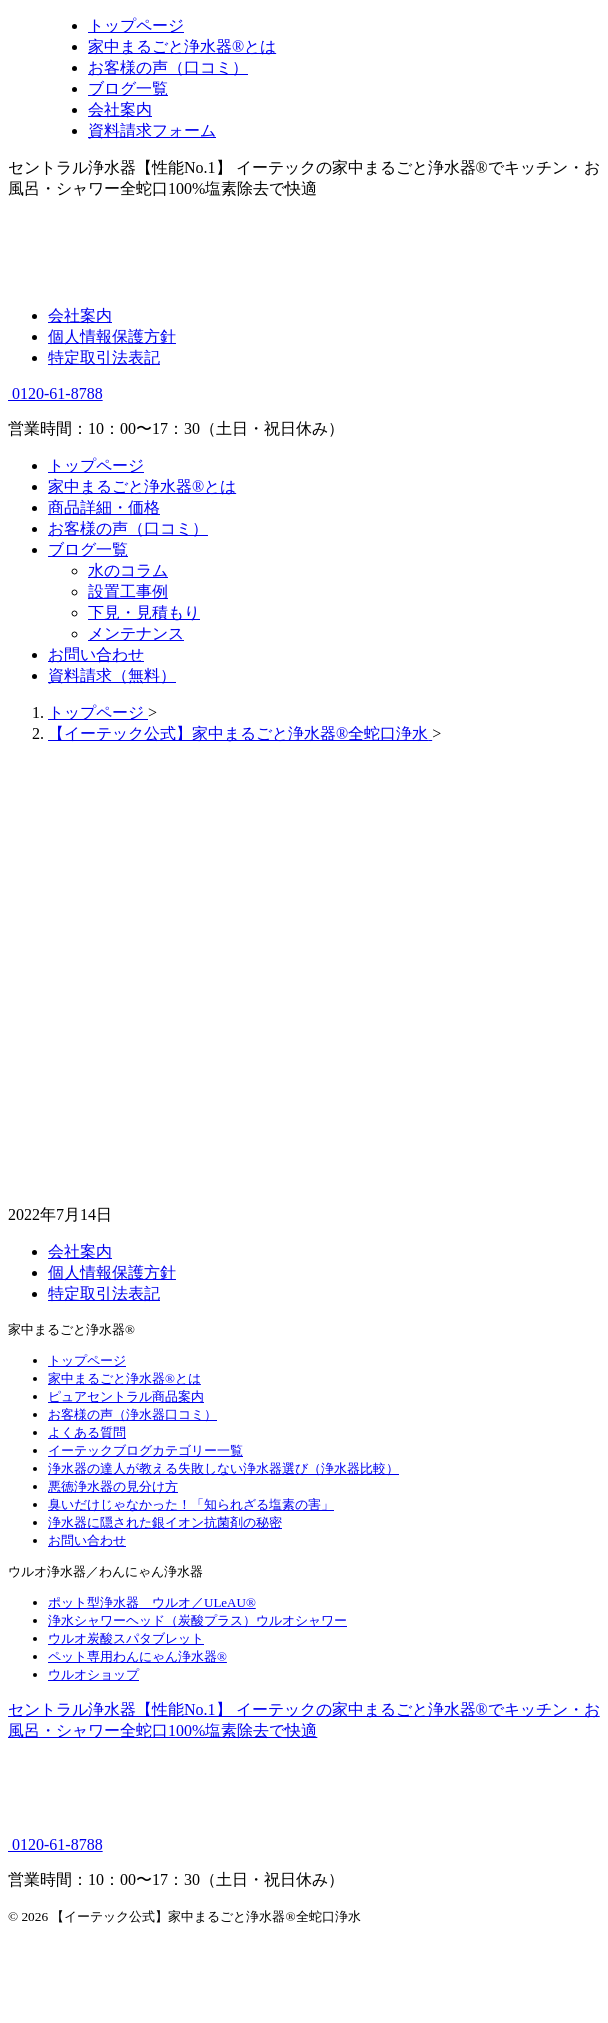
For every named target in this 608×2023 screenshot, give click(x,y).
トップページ (96, 465)
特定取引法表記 (104, 357)
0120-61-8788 (55, 393)
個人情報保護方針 (112, 336)
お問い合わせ (96, 654)
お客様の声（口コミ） (128, 528)
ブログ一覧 (88, 549)
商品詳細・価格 (104, 507)
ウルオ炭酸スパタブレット (126, 1638)
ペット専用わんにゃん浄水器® (137, 1656)
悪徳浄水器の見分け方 (113, 1486)
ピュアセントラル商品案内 (126, 1396)
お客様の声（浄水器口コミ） (132, 1414)
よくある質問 (87, 1432)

========

**Task details**
Starting at the line that holds "ブログ一覧 (88, 549)", set down each line exactly through the last line of the records above, and no others.

**Answer area**
ブログ一覧 (88, 549)
商品詳細・価格 (104, 507)
ウルオ炭酸スパタブレット (126, 1638)
ペット専用わんにゃん浄水器® (137, 1656)
悪徳浄水器の見分け方 (113, 1486)
ピュアセントラル商品案内 (126, 1396)
お客様の声（浄水器口コミ） (132, 1414)
よくある質問 (87, 1432)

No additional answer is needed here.